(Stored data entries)

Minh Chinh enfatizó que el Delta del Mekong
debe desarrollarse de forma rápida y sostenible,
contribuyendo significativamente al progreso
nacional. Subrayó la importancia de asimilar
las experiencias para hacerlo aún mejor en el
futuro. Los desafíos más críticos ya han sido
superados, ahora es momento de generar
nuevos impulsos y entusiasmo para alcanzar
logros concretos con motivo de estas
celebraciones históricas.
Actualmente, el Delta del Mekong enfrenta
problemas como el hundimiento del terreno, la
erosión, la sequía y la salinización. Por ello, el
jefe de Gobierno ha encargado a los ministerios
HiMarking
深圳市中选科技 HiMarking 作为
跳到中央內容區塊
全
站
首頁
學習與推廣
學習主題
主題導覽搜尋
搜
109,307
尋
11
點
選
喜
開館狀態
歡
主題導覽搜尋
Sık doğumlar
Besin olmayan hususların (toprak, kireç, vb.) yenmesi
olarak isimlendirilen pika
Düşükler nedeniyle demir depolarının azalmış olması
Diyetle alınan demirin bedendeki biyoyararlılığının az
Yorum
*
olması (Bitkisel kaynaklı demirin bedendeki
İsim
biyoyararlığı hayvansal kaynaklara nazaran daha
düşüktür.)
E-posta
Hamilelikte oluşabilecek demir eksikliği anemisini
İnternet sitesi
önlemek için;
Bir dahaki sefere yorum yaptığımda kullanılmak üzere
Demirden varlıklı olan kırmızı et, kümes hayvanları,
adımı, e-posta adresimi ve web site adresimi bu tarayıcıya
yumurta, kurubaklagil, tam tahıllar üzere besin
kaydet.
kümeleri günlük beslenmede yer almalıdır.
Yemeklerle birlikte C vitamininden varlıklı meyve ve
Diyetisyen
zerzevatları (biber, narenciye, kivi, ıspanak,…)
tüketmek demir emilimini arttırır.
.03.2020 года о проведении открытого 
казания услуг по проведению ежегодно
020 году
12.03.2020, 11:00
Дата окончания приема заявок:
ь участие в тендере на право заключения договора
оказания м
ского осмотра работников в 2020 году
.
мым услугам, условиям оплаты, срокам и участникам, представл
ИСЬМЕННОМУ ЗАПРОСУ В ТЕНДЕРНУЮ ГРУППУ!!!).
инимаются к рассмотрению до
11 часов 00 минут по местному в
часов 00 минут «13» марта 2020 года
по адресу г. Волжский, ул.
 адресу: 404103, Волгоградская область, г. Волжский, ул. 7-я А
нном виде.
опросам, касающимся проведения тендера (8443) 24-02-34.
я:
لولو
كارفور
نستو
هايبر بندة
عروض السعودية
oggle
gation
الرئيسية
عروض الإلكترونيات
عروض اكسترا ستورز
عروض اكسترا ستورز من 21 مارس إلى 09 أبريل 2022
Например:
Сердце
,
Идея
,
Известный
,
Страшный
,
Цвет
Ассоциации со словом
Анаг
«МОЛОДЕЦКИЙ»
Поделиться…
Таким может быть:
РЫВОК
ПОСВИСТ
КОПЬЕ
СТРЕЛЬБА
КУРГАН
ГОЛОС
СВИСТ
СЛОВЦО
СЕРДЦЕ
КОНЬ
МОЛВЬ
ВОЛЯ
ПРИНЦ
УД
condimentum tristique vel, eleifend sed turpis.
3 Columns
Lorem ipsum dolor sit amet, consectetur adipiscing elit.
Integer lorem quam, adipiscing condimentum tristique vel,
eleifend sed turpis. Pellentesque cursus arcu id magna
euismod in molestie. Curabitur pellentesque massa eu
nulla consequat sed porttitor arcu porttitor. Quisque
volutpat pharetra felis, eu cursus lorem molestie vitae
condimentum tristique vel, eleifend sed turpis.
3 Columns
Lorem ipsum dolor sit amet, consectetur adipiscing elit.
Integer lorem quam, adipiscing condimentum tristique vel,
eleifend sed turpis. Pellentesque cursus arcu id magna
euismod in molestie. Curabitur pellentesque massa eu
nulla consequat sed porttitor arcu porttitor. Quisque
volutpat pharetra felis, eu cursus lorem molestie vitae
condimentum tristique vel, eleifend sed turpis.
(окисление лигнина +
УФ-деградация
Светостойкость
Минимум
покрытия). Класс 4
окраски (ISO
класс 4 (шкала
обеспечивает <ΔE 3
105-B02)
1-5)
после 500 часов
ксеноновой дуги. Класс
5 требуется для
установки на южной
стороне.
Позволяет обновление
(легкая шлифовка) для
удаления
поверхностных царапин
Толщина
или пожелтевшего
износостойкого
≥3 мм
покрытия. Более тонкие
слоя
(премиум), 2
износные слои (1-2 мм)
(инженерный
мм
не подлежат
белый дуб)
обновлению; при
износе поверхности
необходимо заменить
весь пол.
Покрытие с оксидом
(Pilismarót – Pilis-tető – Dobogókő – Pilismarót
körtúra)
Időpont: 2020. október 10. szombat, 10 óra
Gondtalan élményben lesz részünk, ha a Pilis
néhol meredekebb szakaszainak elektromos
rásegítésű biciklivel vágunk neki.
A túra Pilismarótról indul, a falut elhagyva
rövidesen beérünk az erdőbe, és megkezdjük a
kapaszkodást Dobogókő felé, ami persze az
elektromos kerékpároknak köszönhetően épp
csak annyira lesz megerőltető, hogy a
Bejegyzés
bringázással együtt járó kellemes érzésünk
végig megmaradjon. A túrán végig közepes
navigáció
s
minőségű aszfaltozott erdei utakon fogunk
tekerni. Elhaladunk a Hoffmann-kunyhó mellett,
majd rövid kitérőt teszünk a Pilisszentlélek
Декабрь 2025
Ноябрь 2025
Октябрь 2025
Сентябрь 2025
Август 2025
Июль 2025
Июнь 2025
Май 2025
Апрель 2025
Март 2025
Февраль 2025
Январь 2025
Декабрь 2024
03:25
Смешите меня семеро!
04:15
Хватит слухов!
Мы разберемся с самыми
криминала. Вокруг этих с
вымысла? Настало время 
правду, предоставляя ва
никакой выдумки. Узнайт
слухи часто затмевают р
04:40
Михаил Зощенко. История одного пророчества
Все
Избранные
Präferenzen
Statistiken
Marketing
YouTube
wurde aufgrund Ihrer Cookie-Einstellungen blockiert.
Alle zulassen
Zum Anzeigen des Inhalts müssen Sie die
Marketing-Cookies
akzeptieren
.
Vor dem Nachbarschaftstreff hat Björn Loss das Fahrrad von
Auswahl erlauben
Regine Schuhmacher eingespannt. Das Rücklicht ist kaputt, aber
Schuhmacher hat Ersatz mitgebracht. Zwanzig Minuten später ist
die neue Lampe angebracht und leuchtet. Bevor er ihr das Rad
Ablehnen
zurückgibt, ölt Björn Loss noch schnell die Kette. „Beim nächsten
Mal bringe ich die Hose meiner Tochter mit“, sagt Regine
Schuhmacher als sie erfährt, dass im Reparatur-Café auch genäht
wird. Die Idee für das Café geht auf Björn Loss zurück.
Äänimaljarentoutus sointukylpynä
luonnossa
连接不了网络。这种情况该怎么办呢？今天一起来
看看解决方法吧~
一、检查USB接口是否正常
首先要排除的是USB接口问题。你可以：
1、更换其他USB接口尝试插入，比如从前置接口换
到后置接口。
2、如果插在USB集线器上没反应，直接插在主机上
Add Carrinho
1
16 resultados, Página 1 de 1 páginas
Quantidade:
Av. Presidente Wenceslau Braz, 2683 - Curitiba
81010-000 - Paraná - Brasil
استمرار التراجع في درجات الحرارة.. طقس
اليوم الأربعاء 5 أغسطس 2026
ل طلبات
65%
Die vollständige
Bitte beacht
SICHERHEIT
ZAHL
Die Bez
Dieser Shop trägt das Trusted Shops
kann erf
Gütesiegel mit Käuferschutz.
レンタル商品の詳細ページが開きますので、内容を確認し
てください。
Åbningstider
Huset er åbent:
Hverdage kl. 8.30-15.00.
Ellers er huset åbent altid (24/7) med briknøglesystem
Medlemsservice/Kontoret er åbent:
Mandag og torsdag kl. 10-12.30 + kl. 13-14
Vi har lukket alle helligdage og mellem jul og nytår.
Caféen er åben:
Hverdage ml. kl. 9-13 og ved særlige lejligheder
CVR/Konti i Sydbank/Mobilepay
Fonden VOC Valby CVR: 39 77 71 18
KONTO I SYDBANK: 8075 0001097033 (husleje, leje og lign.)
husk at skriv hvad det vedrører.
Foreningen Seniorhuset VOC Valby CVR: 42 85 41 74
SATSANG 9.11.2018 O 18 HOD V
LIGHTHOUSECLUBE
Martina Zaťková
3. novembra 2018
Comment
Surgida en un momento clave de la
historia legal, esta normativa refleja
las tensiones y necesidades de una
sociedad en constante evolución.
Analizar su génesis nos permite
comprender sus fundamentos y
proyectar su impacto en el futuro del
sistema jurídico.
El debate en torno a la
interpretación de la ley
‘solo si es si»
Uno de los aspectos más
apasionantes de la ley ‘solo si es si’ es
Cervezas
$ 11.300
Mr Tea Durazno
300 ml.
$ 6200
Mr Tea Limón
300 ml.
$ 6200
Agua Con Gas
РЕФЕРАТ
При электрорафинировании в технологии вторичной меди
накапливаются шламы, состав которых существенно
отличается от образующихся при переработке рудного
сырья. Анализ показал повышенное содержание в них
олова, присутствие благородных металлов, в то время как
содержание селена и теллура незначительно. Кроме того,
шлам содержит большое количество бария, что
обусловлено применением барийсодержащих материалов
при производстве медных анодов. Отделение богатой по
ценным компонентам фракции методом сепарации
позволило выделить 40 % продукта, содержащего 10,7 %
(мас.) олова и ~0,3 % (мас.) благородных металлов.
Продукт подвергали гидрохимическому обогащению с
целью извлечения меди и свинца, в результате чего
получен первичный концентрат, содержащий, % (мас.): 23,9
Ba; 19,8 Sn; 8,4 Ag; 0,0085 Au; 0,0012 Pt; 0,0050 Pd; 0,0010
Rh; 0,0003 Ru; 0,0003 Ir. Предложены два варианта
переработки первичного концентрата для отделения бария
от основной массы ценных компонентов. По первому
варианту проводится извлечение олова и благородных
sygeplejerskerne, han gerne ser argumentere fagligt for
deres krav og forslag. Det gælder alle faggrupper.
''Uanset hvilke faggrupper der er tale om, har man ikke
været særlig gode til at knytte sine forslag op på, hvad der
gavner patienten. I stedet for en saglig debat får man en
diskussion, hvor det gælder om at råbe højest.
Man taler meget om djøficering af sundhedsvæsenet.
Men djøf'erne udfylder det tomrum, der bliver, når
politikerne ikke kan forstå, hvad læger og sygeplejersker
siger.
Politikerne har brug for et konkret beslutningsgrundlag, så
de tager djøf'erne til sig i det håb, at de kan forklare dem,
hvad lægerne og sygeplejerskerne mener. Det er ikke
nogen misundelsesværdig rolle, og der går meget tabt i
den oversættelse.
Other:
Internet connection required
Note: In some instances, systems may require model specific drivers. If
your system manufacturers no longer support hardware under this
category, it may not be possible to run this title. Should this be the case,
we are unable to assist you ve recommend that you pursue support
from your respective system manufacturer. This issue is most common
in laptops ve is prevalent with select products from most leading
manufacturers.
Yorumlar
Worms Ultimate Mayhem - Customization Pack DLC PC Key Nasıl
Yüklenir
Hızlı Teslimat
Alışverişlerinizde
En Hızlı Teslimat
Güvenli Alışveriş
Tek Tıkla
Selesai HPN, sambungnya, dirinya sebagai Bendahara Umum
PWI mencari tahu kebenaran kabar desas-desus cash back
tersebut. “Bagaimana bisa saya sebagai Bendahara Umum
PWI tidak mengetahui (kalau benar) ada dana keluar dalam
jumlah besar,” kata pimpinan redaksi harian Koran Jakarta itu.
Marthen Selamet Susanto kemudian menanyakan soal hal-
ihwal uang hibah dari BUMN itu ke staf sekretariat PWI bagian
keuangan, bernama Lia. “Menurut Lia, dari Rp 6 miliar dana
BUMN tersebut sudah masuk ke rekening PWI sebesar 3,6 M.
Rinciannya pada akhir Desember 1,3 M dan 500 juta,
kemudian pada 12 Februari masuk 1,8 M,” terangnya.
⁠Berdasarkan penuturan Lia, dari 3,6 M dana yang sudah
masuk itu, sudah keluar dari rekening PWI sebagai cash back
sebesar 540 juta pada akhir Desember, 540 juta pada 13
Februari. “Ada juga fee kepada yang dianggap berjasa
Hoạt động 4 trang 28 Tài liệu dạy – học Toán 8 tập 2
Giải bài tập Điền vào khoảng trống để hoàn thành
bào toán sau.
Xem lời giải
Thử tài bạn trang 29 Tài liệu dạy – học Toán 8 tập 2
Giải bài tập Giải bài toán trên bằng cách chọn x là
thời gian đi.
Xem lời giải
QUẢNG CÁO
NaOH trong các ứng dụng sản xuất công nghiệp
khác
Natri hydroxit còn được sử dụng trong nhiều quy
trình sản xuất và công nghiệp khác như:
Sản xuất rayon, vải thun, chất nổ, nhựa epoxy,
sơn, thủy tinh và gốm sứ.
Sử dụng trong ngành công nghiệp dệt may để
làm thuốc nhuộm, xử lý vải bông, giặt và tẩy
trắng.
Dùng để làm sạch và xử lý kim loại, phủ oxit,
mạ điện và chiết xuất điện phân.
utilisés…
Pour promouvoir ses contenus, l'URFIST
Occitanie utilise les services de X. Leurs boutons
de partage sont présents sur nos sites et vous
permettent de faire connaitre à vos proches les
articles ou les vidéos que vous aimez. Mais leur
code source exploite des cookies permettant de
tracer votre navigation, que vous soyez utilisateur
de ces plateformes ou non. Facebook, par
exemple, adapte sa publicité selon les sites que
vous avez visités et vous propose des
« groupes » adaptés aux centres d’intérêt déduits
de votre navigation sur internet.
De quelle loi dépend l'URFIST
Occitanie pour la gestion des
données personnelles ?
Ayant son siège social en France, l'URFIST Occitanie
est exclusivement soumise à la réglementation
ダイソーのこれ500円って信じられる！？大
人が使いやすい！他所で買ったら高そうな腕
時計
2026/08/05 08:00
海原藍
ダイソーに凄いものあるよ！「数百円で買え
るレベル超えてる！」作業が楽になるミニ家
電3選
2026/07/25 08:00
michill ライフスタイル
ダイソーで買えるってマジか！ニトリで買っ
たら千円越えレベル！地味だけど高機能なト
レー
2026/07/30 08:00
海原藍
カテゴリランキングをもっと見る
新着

The task: The records above should be printed exactly, please, from the first line through the line containing "olarak isimlendirilen pika", with both ends kept and nothing past it.

Answer for the task:
Minh Chinh enfatizó que el Delta del Mekong
debe desarrollarse de forma rápida y sostenible,
contribuyendo significativamente al progreso
nacional. Subrayó la importancia de asimilar
las experiencias para hacerlo aún mejor en el
futuro. Los desafíos más críticos ya han sido
superados, ahora es momento de generar
nuevos impulsos y entusiasmo para alcanzar
logros concretos con motivo de estas
celebraciones históricas.
Actualmente, el Delta del Mekong enfrenta
problemas como el hundimiento del terreno, la
erosión, la sequía y la salinización. Por ello, el
jefe de Gobierno ha encargado a los ministerios
HiMarking
深圳市中选科技 HiMarking 作为
跳到中央內容區塊
全
站
首頁
學習與推廣
學習主題
主題導覽搜尋
搜
109,307
尋
11
點
選
喜
開館狀態
歡
主題導覽搜尋
Sık doğumlar
Besin olmayan hususların (toprak, kireç, vb.) yenmesi
olarak isimlendirilen pika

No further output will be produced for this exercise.